Bitsy Knox/Roger 3000 - om cold blood (Tanuki)
A very enjoyable set, somewhat outside my normal ambit. Three works with text spoken/sung by Knox, music provided by Roger 3000 (Julien Meert). The texts read pretty much as poems, Knox rendering them so that the teeter on the edge of music, occasionally going over that line. 'Om Digestion' begins with an etymology of "decant", traveling into gustatory realms and into the pervasiveness of plastic in the ocean, in fish and into our digestive systems. The words are always intriguing, blending mundane observations with dreamy ones, Knox' speech doing the same tonally. I pick up hints, in the drawn out syllables, mordancy and matter-of-fact hipness, of Annette Peacock, the words maybe a suggestion of Nicole Blackman (though I'm far, far less knowledgeable in that area). Meert accompanies with gentle, folkish guitar, then flute and tablas; think Penguin Cafe Orchestra. Knox will sometimes pick up on the musicality of a certain phrase and run with it, like "errant arms" at the end of this piece. The title track hazily evokes Kevin Costner and drain-clogging hair before entering a small maelstrom of whirring, echoey metallics, then surfacing for a declaration of intent to live beneath the sea. 'Om over you/Walking' might be my favorite here, more overtly song-oriented, Knox speak-singing about hair after death and its uses. The song's second half is especially moving, the delicate guitar and soft chorus underneath Knox' repeated, melancholic/purposeful iteration of the word, "walking" which I was hearing off and on as "one cake", somehow also very stirring. Very good work, looking forward to hearing more.
ergod (Richard Scott/Tapiwa Svosve) - Macrotonality (Physical Correlate)

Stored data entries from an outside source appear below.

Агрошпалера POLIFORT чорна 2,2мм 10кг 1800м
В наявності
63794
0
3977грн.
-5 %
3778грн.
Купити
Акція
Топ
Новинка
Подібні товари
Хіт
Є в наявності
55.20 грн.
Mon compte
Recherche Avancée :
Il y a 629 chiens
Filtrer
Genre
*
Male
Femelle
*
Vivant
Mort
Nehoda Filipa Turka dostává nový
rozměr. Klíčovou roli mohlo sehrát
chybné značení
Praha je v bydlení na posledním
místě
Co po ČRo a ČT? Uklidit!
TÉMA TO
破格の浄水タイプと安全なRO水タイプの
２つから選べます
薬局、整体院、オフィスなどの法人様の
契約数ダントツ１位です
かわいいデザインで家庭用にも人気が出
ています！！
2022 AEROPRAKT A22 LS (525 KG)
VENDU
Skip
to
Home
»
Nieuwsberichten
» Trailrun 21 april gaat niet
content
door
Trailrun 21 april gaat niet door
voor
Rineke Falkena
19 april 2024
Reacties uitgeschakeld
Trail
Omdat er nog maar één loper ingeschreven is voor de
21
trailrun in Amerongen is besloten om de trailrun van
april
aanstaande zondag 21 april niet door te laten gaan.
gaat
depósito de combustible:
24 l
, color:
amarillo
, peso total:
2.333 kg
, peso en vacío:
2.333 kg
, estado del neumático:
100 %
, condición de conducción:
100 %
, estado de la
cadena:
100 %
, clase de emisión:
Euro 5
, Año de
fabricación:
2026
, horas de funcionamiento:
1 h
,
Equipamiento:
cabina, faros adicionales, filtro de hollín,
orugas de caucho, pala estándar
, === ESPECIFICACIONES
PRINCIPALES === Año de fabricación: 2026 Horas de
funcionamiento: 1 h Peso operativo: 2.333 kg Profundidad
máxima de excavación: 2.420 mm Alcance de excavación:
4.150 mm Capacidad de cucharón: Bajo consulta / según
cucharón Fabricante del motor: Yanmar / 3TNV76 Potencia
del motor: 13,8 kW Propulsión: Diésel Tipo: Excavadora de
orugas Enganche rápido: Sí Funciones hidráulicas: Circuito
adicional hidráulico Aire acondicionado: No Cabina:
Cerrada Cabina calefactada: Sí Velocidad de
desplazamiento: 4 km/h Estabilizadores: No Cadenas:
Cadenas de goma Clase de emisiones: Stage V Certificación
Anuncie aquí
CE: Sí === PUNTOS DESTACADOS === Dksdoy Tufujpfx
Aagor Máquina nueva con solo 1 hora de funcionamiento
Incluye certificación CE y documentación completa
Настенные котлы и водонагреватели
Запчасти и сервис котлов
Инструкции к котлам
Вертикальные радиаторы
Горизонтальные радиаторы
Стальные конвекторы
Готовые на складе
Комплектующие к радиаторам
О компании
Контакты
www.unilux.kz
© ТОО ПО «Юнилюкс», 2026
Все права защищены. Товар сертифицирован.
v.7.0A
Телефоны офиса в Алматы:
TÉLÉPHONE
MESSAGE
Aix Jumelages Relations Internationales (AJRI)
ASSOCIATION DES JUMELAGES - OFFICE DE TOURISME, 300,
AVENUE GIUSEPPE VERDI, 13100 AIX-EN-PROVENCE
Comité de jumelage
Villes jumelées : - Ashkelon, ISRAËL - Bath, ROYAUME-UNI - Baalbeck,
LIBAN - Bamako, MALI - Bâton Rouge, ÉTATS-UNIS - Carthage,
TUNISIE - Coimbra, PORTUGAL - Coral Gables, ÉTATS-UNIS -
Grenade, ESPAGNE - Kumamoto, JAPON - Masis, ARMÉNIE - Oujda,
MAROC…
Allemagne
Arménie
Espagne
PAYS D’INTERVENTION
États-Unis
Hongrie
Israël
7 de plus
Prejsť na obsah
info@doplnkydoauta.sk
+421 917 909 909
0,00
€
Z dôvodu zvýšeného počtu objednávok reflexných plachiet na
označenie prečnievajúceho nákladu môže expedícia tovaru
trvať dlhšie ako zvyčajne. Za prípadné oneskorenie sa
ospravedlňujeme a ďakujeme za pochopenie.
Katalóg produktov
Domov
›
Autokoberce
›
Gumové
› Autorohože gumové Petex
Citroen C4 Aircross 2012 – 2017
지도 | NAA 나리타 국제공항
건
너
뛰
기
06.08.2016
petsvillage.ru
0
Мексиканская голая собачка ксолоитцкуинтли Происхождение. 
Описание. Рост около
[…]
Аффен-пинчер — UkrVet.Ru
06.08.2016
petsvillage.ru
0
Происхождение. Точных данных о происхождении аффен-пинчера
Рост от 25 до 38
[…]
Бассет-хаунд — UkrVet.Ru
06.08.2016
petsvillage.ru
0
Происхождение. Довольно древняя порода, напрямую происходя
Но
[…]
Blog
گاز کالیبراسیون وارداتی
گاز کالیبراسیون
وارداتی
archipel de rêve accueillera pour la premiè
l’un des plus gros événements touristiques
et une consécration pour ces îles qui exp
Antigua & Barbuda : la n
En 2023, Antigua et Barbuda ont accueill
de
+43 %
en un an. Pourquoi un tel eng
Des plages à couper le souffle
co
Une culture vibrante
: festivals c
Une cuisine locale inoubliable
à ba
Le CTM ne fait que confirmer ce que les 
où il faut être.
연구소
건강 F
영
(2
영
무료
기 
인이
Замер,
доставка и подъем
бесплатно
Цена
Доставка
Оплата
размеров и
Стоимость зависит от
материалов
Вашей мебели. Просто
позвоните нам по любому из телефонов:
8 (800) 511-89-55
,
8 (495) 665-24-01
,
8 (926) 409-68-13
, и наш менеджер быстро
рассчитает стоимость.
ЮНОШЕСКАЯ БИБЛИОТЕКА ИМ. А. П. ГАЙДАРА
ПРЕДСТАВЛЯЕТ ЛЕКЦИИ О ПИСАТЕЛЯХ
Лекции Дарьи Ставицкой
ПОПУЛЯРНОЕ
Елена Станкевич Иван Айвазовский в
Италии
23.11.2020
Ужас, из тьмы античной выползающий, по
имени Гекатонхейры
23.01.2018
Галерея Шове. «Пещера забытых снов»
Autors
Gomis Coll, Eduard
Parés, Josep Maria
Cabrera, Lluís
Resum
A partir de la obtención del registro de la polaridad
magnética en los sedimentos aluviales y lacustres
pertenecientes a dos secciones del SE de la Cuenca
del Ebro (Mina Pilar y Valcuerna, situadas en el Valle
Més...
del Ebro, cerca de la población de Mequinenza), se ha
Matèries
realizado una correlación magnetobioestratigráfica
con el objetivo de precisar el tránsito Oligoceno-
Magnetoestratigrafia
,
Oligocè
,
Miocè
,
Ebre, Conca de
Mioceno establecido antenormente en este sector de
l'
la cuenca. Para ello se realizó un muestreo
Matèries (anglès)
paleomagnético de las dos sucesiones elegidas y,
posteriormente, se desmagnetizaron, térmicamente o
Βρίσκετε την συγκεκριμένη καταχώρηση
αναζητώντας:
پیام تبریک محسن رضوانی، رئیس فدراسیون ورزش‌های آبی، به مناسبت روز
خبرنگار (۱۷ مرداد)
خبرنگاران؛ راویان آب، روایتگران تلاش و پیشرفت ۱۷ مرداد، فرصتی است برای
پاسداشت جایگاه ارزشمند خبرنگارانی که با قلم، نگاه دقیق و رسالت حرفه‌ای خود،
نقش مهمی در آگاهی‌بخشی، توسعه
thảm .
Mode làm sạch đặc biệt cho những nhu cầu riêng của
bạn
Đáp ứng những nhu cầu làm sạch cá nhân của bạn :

Two tracks on this cassette featuring Scott on viola and Svosve on alto saxophone. This first is a kind of dronish piece, with Scott playing sandy, rasping, midrange arco lines, combining them with deeper, hollow swoops while Svovse begins with airy huffs and the clicking of keys before gradually moving into softly blown lines that, for me, somehow recall Marion Brown. It's a familiar approach but well handled, showing fine patience. The second piece, recorded some six months after the first, shows a subtle but significant advance. The initial sounds are more fragmented--brief strokes and plucks, clicks and shuffling (and instrument rubbing), but everything well chosen to gently fill the space. The activity thickens, the sounds slowly lengthen and cohere, coalescing into a semi-solid, near-whole by the piece's conclusion. Very satisfying.
Ergod site
Ian Vine - still pieces (self-released)
Of this set, Vine writes: "In this work there are twenty-four pieces for flute(s), accordion, acoustic guitar(s), piano, electronics, which combine to form an hour-long work. The pieces can be played in any order." The flutes are played by Jennifer George while Vine handles the rest. The pieces are between two and three minutes long, all pulsating drones that vary in fairly minute but significant degrees from one to another. From the instrumentation, you can gather their general tonality, a nice, thick hum with enough "air" circulating so that things never become cloying. Perhaps the strangest thing is each section's abrupt truncation; just as one is settling into the hum, it's cut off. I actually think this is a good thing, a set of counter-examples for how music "like" this is often presented. Listening closely, as one should, you hear various subtle activity taking place amidst the dronage--a piano note here, a hint of hidden melodic action there. The overall sound has a tinge of old Riley in it--you might even think you hear vestiges of his soprano sax. But its concentration and the shifts make generate interest in a different manner. Very absorbing/startling, would love to hear it performed live.